5. Não há certeza de que os motores a gasolina — leia-se elastômeros diversos e peça metálicas em contato com o combustível, inclusive a bomba — sejam capazes de resistir ao maior ataque químico resultante de mais álcool na gasolina, exceto possivelmente, os fabricados no Brasil a partir de 2003, quando surgiu o motor flex. Antes de 2003, com certeza não.
6. Utilizar gasolina comum ou comum aditivada, a E27, em motores anteriores a 2003, é um risco. Nos importados, pode-se esperar problemas. Tanto é assim que a Anfavea recomenda abastecer esse motores com gasolina premium (E25). Note que a Anfavea nem excluiu os motores nacionais da era flex, como o Ae aventou.
7. O grande problema é a dificuldade de encontrar a gasolina premium, como se fosse uma espécie em extinção. Resta a Podium, exclusiva da Petrobrás, mas que também não facilmente encontrável.
8. Quanto mais antigo o veículo, pior o efeito da gasolina com mais álcool. Por exemplo, os fabricados do começo de 1980 até setembro de 1996 eram calibrados para gasolina E10. Com a E25 já não funcionavam bem, sendo necessário recalibrar carburadores e alterar a curva da avanço.
9. Vale lembrar que o comportamento das misturas de combustíveis (blend) não é linear. Isso significa que os 2% mais de álcool (de E25 para E27) pode ser mais nocivo para o funcionamento do motor do que se imagina.
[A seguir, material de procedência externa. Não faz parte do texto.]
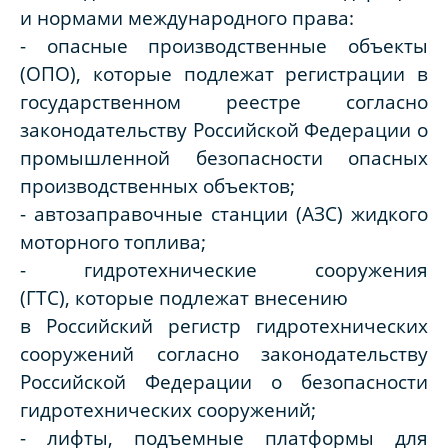
и нормами международного права:
- опасные производственные объекты
(ОПО), которые подлежат регистрации в
государственном реестре согласно
законодательству Российской Федерации о
промышленной безопасности опасных
производственных объектов;
- автозаправочные станции (АЗС) жидкого
моторного топлива;
- гидротехнические сооружения
(ГТС), которые подлежат внесению
в Российский регистр гидротехнических
сооружений согласно законодательству
Российской Федерации о безопасности
гидротехнических сооружений;
- лифты, подъемные платформы для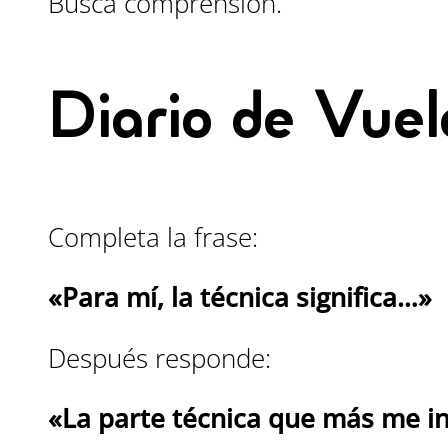
Busca comprensión.
Diario de Vue
Completa la frase:
«Para mí, la técnica significa…»
Después responde:
«La parte técnica que más me in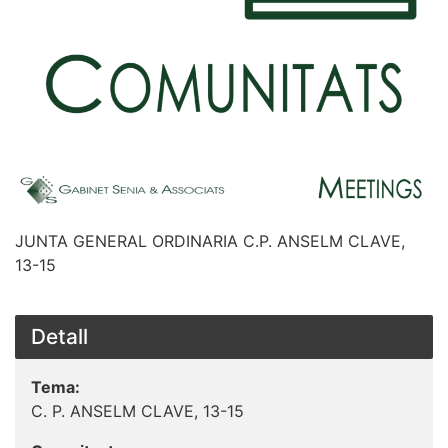
JUNTA GENERAL ORDINARIA C.P. ANSELM CLAVE,
13-15
Detall
Tema:
C. P. ANSELM CLAVE, 13-15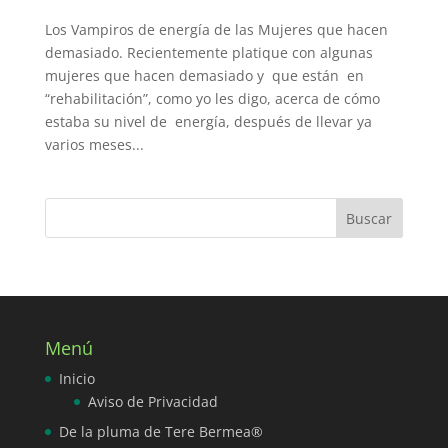
Los Vampiros de energía de las Mujeres que hacen
demasiado. Recientemente platique con algunas
mujeres que hacen demasiado y que están en
“rehabilitación”, como yo les digo, acerca de cómo
estaba su nivel de energía, después de llevar ya
varios meses...
Menú
Inicio
Aviso de Privacidad
De la pluma de Tere Bermea®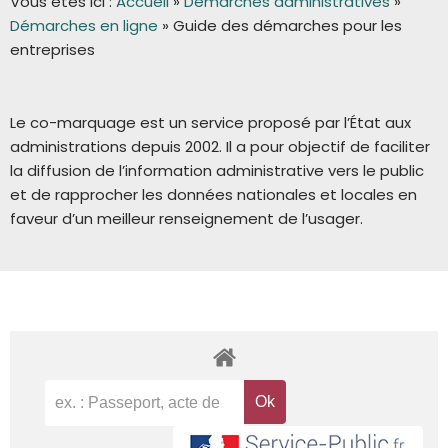
Vous êtes ici :
Accueil
»
Démarches administratives
»
Démarches en ligne
»
Guide des démarches pour les
entreprises
Le co-marquage est un service proposé par l’État aux
administrations depuis 2002. Il a pour objectif de faciliter
la diffusion de l’information administrative vers le public
et de rapprocher les données nationales et locales en
faveur d’un meilleur renseignement de l’usager.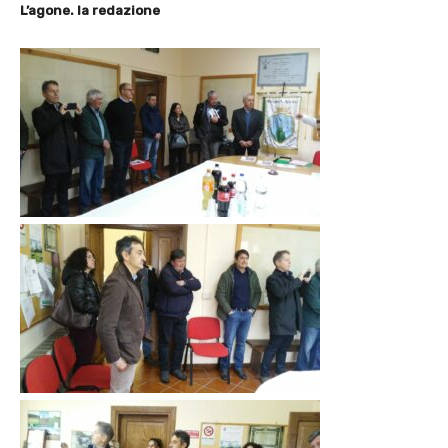
L’agone. la redazione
10. Nos motores a gasolina fabricados nos países de vanguarda é possível utilizar gasolina com até 10% de álcool (E10), informação que consta dos manuais de proprietário. Há coisa de um ano começou a ser vendida nos EUA a gasolina E15 (com 15% de álcool), o que levou vários fabricantes a avisar que qualquer problema resultante do uso de E15 não teria cobertura de garantia. Portanto, trata-se de assunto dos mais sérios.
11. Facilita aos consumidores americanos as bombas nos postos indicarem o porcentual de álcool (E10, E15 etc.). Aliás, existe nos EUA gasolinas E20 e E30 para os motores flex de lá.
12. Na Alemanha existe gasolina Super Plus com 5% ou 10% de etanol.
13. Por enquanto, o que o dono de carro a gasolina precisa fazer é aguardar a sanção presidencial da lei que autoriza a nova porcentagem de álcool. Pode ser que com a exoneração da presidente da Petrobrás, Graça Foster, ocorrida hoje (demorou!), a presidente da República, entre esse turbilhão de fatos, não o faça nos próximos dias.
14. Ao Ae soa possível qualquer cidadão partir para a via judicial no sentido de lhe assegurar o direito de usar gasolina adequada para seu carro sem precisar pagar por um combustível mais caro. Base para isso existe: as informações dos fabricantes, inclusive nos manuais de proprietário, de que o motor do veículo foi produzido para funcionar com gasolina comum.
15. Reiterando o que disse na matéria de 2 de fevereiro, o Ae classifica de deplorável a atitude da Anfavea de celebrar acordo com os produtores de álcool, quando deveria ir na direção contrária, repudiar a mistura E27, até recorrendo ao poder judiciário para sustá-la.
16. Os carros flex não terão absolutamente nenhum problema de funcionamento ao usar E27 em vez de E25, uma vez que podem chegar a E100 (só álcool no tanque). Apenas o consumo aumentará.
17. Em má situação, pior do que hoje, ficarão os carros estrangeiros a gasolina que atravessarem nossas fronteiras, pois são calibrados para até E10. Como eu já disse em outras oportunidades, o Mercosul é uma piada de mau gosto.
Notou o leitor que se o Brasil não tivesse se lançado, em novembro de 1975, no governo Ernesto Geisel, a essa loucura chamada álcool para combustível de motores ciclo Otto, esse e qualquer outro problema a isso associado simplesmente não existiriam? Olhe só no que fomos nos meter, e a troco de nada.